The problem is that there isn't just one server that's performing poorly, it's a general problem for the entire cluster, and no matter which node you log into, it's always the same - very slow web performance.

pveversion
Code:
pve-manager/9.0.6/49c767b70aeb6648 (running kernel: 6.14.11-1-pve)
root@cloud-p001:~# pveversion -v
proxmox-ve: 9.0.0 (running kernel: 6.14.11-1-pve)
pve-manager: 9.0.6 (running version: 9.0.6/49c767b70aeb6648)

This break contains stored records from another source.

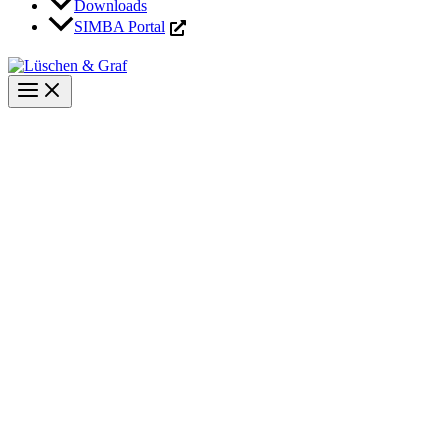
Downloads
SIMBA Portal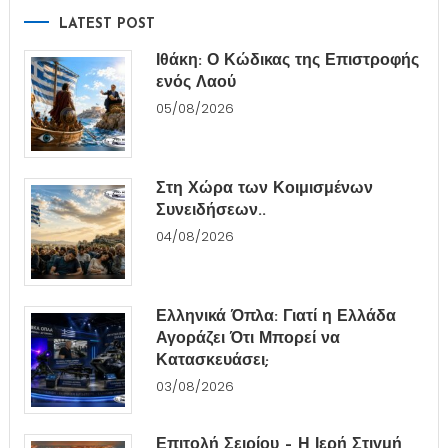
LATEST POST
Ιθάκη: Ο Κώδικας της Επιστροφής
ενός Λαού
05/08/2026
Στη Χώρα των Κοιμισμένων
Συνειδήσεων..
04/08/2026
Ελληνικά Όπλα: Γιατί η Ελλάδα
Αγοράζει Ότι Μπορεί να
Κατασκευάσει;
03/08/2026
Επιτολή Σειρίου – Η Ιερή Στιγμή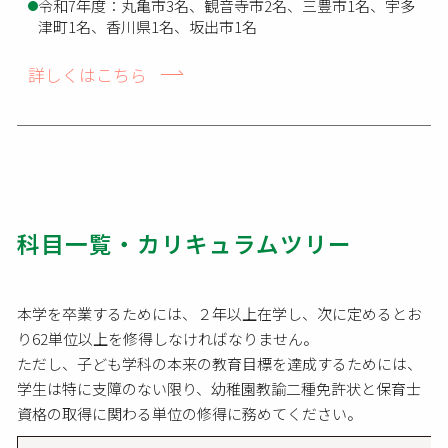
令和7年度：丸亀市3名、観音寺市2名、三豊市1名、宇多
津町1名、香川県1名、坂出市1名
詳しくはこちら
科目一覧・カリキュラムツリー
本学を卒業するためには、２年以上在学し、次に定めるとお
り62単位以上を修得しなければな
りません。
ただし、子ども学科の本来の教育目標を達成するためには、
学生は特に支障のない限り、幼稚園教諭二種免許状と保育士
資格の取得に関わる単位の修得に務めてください。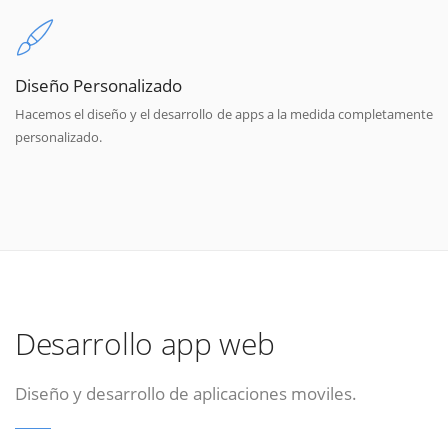
Diseño Personalizado
Hacemos el diseño y el desarrollo de apps a la medida completamente
personalizado.
Desarrollo app web
Diseño y desarrollo de aplicaciones moviles.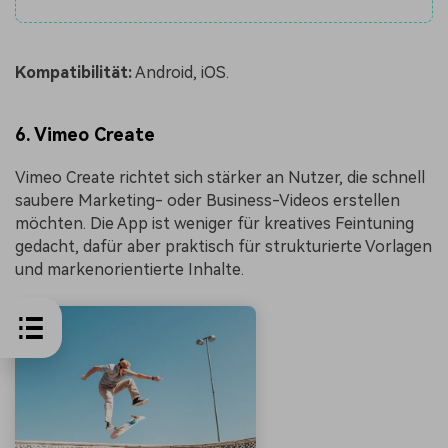
Kompatibilität:
Android, iOS.
6. Vimeo Create
Vimeo Create richtet sich stärker an Nutzer, die schnell
saubere Marketing- oder Business-Videos erstellen
möchten. Die App ist weniger für kreatives Feintuning
gedacht, dafür aber praktisch für strukturierte Vorlagen
und markenorientierte Inhalte.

proxmox-kernel-helper: 9.0.4
pve-kernel-5.15: 7.4-6
proxmox-kernel-6.14.11-1-pve-signed: 6.14.11-1
proxmox-kernel-6.14: 6.14.11-1
proxmox-kernel-6.8: 6.8.12-4
proxmox-kernel-6.8.12-4-pve-signed: 6.8.12-4
proxmox-kernel-6.5.13-3-pve-signed: 6.5.13-3
pve-kernel-5.15.116-1-pve: 5.15.116-1
pve-kernel-5.15.30-2-pve: 5.15.30-3
ceph-fuse: 19.2.3-pve1
corosync: 3.1.9-pve2
criu: 4.1.1-1
frr-pythontools: 10.3.1-1+pve4
ifupdown2: 3.3.0-1+pmx10
ksm-control-daemon: 1.5-1
libjs-extjs: 7.0.0-5
libproxmox-acme-perl: 1.7.0
libproxmox-backup-qemu0: 2.0.1
libproxmox-rs-perl: 0.4.1
libpve-access-control: 9.0.3
libpve-apiclient-perl: 3.4.0
libpve-cluster-api-perl: 9.0.6
libpve-cluster-perl: 9.0.6
libpve-common-perl: 9.0.9
libpve-guest-common-perl: 6.0.2
libpve-http-server-perl: 6.0.4
libpve-network-perl: 1.1.6
libpve-rs-perl: 0.10.10
libpve-storage-perl: 9.0.13
libspice-server1: 0.15.2-1+b1
lvm2: 2.03.31-2+pmx1
lxc-pve: 6.0.4-2
lxcfs: 6.0.4-pve1
novnc-pve: 1.6.0-3
proxmox-backup-client: 4.0.14-1
proxmox-backup-file-restore: 4.0.14-1
proxmox-backup-restore-image: 1.0.0
proxmox-firewall: 1.1.2
proxmox-kernel-helper: 9.0.4
proxmox-mail-forward: 1.0.2
proxmox-mini-journalreader: 1.6
proxmox-offline-mirror-helper: 0.7.1
proxmox-widget-toolkit: 5.0.5
pve-cluster: 9.0.6
pve-container: 6.0.9
pve-docs: 9.0.8
pve-edk2-firmware: 4.2025.02-4
pve-esxi-import-tools: 1.0.1
pve-firewall: 6.0.3
pve-firmware: 3.16-4
pve-ha-manager: 5.0.4
pve-i18n: 3.5.2
pve-qemu-kvm: 10.0.2-4
pve-xtermjs: 5.5.0-2
qemu-server: 9.0.19
smartmontools: 7.4-pve1
spiceterm: 3.4.0
swtpm: 0.8.0+pve2
vncterm: 1.9.0
zfsutils-linux: 2.3.4-pve1
 
Last edited:
Does the performance improve if you upgrade to a newer version of pve-manager? There were some performance-related improvements in pve-manager >= 9.0.8.
 
  • Like
Reactions: Kosh
Does the performance improve if you upgrade to a newer version of pve-manager? There were some performance-related improvements in pve-manager >= 9.0.8.
I'll try to update tomorrow and I'll definitely report back on the results.